Jenazah kemudian dibawa menuju Pelabuhan Kupang untuk melanjutkan perjalanan laut ke Busalangga Barat, Kabupaten Rote Ndao. Wili akan dimakamkan di kampung halamannya.

"Kami kehilangan anak yang kami sayangi dan kami banggakan. Kami merasa sedih. Kejadian ini sangat menyusahkan dan menyedihkan," kata paman dari Wili, Yohanes Baba.

Yohanes meminta aparat keamanan segera menangkap para pelaku penembakan. Ia berharap kematian Wili tidak berakhir sia-sia dan para pelaku dapat diproses serta mendapat hukuman yang setimpal.

Wakil Gubernur NTT Johni Asadoma bersama sejumlah pimpinan OPD juga hadir secara langsung untuk menjemput jenazah Wili di kargo Bandara El Tari Kupang.

Johni Asadoma memimpin penghormatan terakhir bagi almarhum. Saat peti jenazah hendak dikeluarkan dari area kargo, Johni menginstruksikan seluruh pimpinan OPD yang hadir untuk memberikan penghormatan.

Setelah prosesi tersebut, jenazah dibawa menuju pelabuhan dan selanjutnya melanjutkan perjalanan laut menuju Busalangga Barat, Kabupaten Rote Ndao.

Detik-detik Penembakan

Peristiwa penembakan terhadap rombongan Dinas Pertanian Kabupaten Jayawijaya terjadi pada Rabu (9/9/2026) sore.

Saat itu, rombongan sedang dalam perjalanan untuk menyalurkan bantuan pangan kepada masyarakat di Kampung Muliama.

Wili bersama Aprida Rafi (49) dan Alfonsius Albinus Mehan (35) berada dalam satu kendaraan. Mobil tersebut kemudian dihadang kelompok bersenjata dan diberondong tembakan.

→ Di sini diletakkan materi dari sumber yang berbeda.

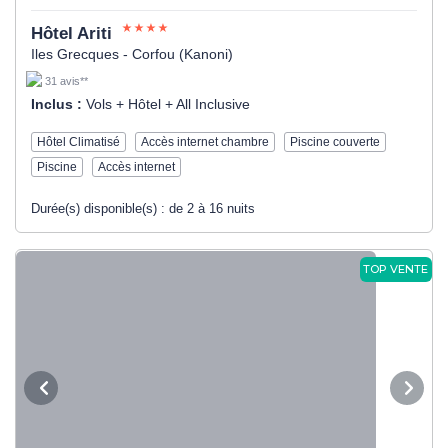
Hôtel Ariti
Iles Grecques - Corfou (Kanoni)
31 avis**
Inclus :
Vols + Hôtel + All Inclusive
Hôtel Climatisé
Accès internet chambre
Piscine couverte
Piscine
Accès internet
Durée(s) disponible(s) :
de 2 à 16 nuits
TOP VENTE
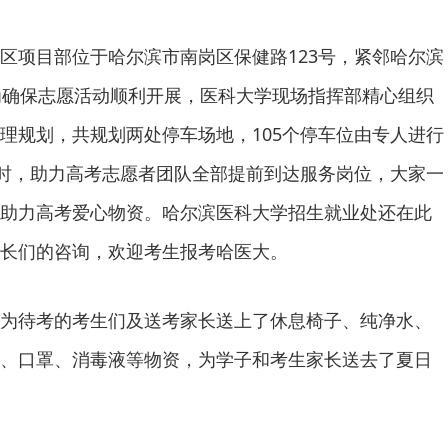
区项目部位于哈尔滨市南岗区保健路123号，紧邻哈尔滨
为确保志愿活动顺利开展，医科大学现场指挥部精心组织
理规划，共规划两处停车场地，105个停车位由专人进行
7时，助力高考志愿者团队全部提前到达服务岗位，大家一
助力高考爱心物资。哈尔滨医科大学招生就业处还在此
长们的咨询，欢迎考生报考哈医大。
为待考的考生们及送考家长送上了休息椅子、纯净水、
、口罩、消毒液等物资，为学子和考生家长送去了夏日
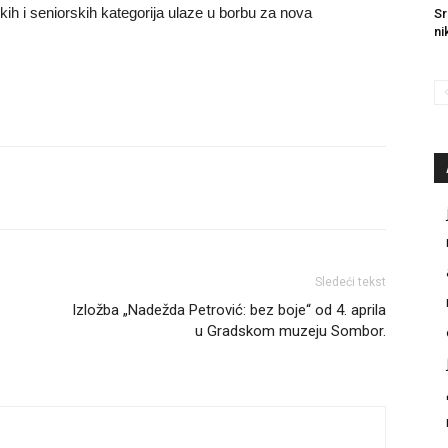
rskih i seniorskih kategorija ulaze u borbu za nova
Sr
ni
Sledeći tekst
Izložba „Nadežda Petrović: bez boje“ od 4. aprila
u Gradskom muzeju Sombor.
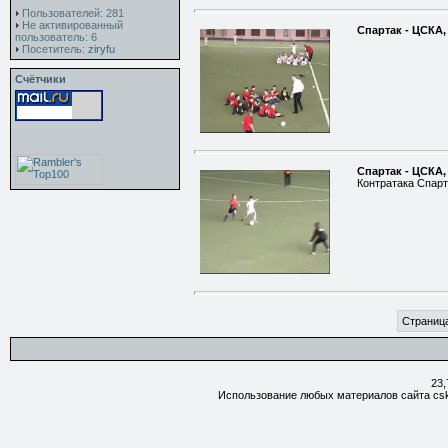
Пользователей: 281
Не активированный
Спартак - ЦСКА,
пользователь: 6
Посетитель:
ziryfu
Счётчики
Спартак - ЦСКА, 
Контратака Спарт
Страница
23,
Использование любых материалов сайта csk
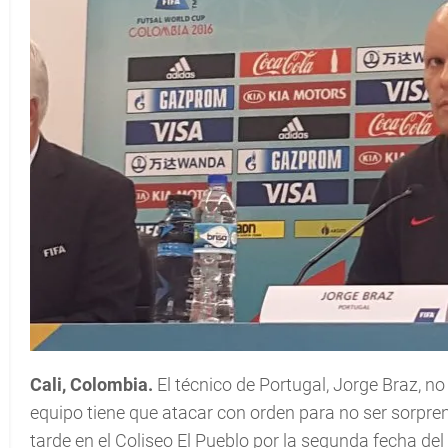
Cali, Colombia.
El técnico de Portugal, Jorge Braz, n
equipo tiene que atacar con orden para no ser sorpren
tarde en el Coliseo El Pueblo por la segunda fecha del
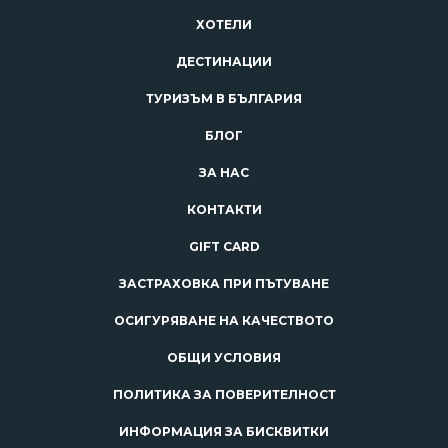
ХОТЕЛИ
ДЕСТИНАЦИИ
ТУРИЗЪМ В БЪЛГАРИЯ
БЛОГ
ЗА НАС
КОНТАКТИ
GIFT CARD
ЗАСТРАХОВКА ПРИ ПЪТУВАНЕ
ОСИГУРЯВАНЕ НА КАЧЕСТВОТО
ОБЩИ УСЛОВИЯ
ПОЛИТИКА ЗА ПОВЕРИТЕЛНОСТ
ИНФОРМАЦИЯ ЗА БИСКВИТКИ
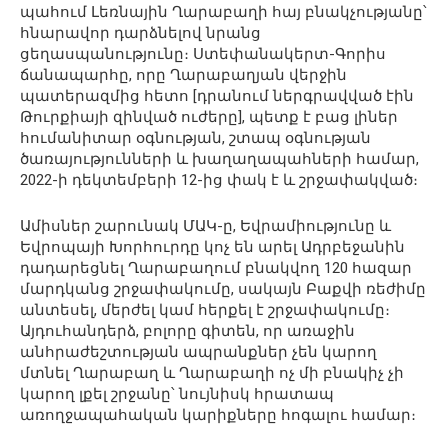
պահում Լեռնային Ղարաբաղի հայ բնակչությանը՝
հնարավոր դարձնելով նրանց
ցեղասպանությունը։ Ստեփանակերտ-Գորիս
ճանապարհը, որը Ղարաբաղյան վերջին
պատերազմից հետո [դրանում ներգրավված էին
Թուրքիայի զինված ուժերը], պետք է բաց լիներ
հումանիտար օգնության, շտապ օգնության
ծառայությունների և խաղաղապահների համար,
2022-ի դեկտեմբերի 12-ից փակ է և շրջափակված։
Ամիսներ շարունակ ՄԱԿ-ը, Եվրամիությունը և
Եվրոպայի Խորհուրդը կոչ են արել Ադրբեջանին
դադարեցնել Ղարաբաղում բնակվող 120 հազար
մարդկանց շրջափակումը, սակայն Բաքվի ռեժիմը
անտեսել, մերժել կամ հերքել է շրջափակումը։
Այդուհանդերձ, բոլորը գիտեն, որ առաջին
անհրաժեշտության ապրանքներ չեն կարող
մտնել Ղարաբաղ և Ղարաբաղի ոչ մի բնակիչ չի
կարող լքել շրջանը՝ նույնիսկ հրատապ
առողջապահական կարիքները հոգալու համար։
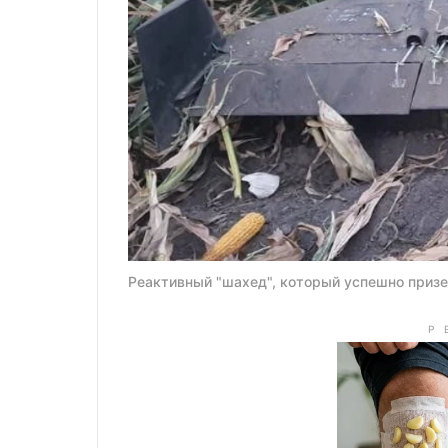
Реактивный "шахед", который успешно призем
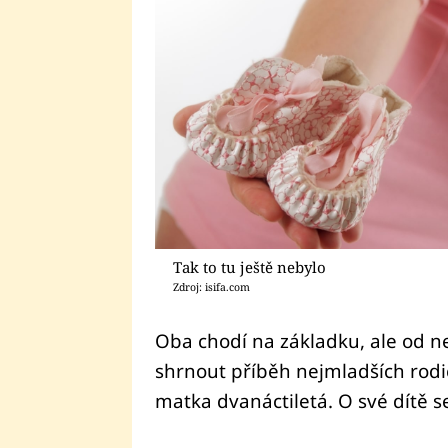
Tak to tu ještě nebylo
Zdroj: isifa.com
Oba chodí na základku, ale od ne
shrnout příběh nejmladších rodičů 
matka dvanáctiletá. O své dítě se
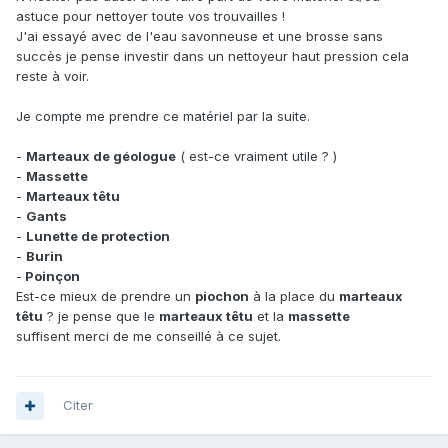
astuce pour nettoyer toute vos trouvailles !
J'ai essayé avec de l'eau savonneuse et une brosse sans
succès je pense investir dans un nettoyeur haut pression cela
reste à voir.
Je compte me prendre ce matériel par la suite.
-
Marteaux de géologue
( est-ce vraiment utile ? )
-
Massette
-
Marteaux têtu
-
Gants
-
Lunette de protection
-
Burin
-
Poinçon
Est-ce mieux de prendre un
piochon
à la place du
marteaux
têtu
? je pense que le
marteaux têtu
et la
massette
suffisent merci de me conseillé à ce sujet.
Citer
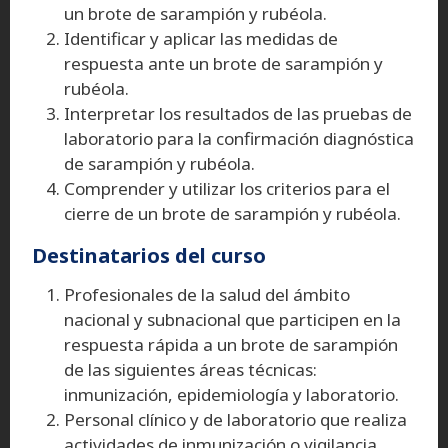
un brote de sarampión y rubéola.
Identificar y aplicar las medidas de
respuesta ante un brote de sarampión y
rubéola.
Interpretar los resultados de las pruebas de
laboratorio para la confirmación diagnóstica
de sarampión y rubéola.
Comprender y utilizar los criterios para el
cierre de un brote de sarampión y rubéola.
Destinatarios del curso
Profesionales de la salud del ámbito
nacional y subnacional que participen en la
respuesta rápida a un brote de sarampión
de las siguientes áreas técnicas:
inmunización, epidemiología y laboratorio.
Personal clínico y de laboratorio que realiza
actividades de inmunización o vigilancia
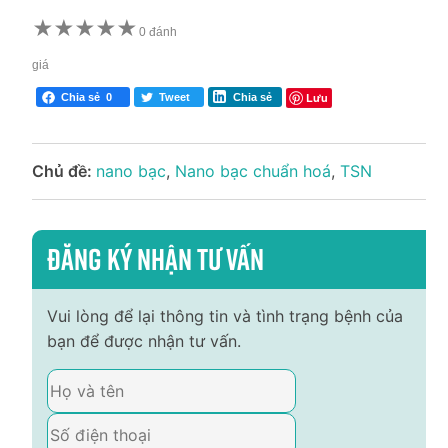
★
★
★
★
★
0 đánh
giá
Lưu
Chia sẻ
0
Tweet
Chia sẻ
Chủ đề:
nano bạc
,
Nano bạc chuẩn hoá
,
TSN
Đăng ký nhận tư vấn
Vui lòng để lại thông tin và tình trạng bệnh của
bạn để được nhận tư vấn.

Aprida dan Alfonsius meninggal dunia di lokasi kejadian. Sementara Wili mengalami luka tembak di pinggang kanan dan sempat dievakuasi ke RSUD Wamena sebelum akhirnya dinyatakan meninggal dunia.

Kasatgas Humas Operasi Damai Cartenz Kombes Pol Yusuf Sutejo mengatakan dugaan awal mengarah kepada Kelompok Kriminal Bersenjata (KKB) yang berasal dari wilayah Nduga.

Aparat keamanan masih melakukan penyelidikan untuk mengungkap rangkaian kejadian serta mengidentifikasi dan mengejar para pelaku.

Kepala Operasi Damai Cartenz-2026, Irjen Pol Faizal Ramadhani, mengecam aksi penembakan tersebut. Ia menilai para korban merupakan ASN sipil yang sedang menjalankan tugas pelayanan kepada masyarakat.

"Kami memastikan proses penyelidikan dilakukan secara menyeluruh untuk mengungkap kronologi, mengidentifikasi para pelaku, serta memastikan mereka mempertanggungjawabkan perbuatannya," tegas Faizal.

Di sisi lain, Manajemen Markas Pusat Komnas TPNPB melalui juru bicaranya, Sebby Sambom, menyatakan pihaknya bertanggung jawab atas penembakan tersebut.

Dalam keterangannya, TPNPB menuding ketiga korban yang merupakan ASN Dinas Pertanian Kabupaten Jayawijaya sebagai agen intelijen militer pemerintah Indonesia.

"Kami bertanggung jawab atas penembakan tiga orang agen intelijen militer pemerintah Indonesia yang berprofesi sebagai ASN di Dinas Pertanian Kabupaten Jayawijaya," ujar Sebby.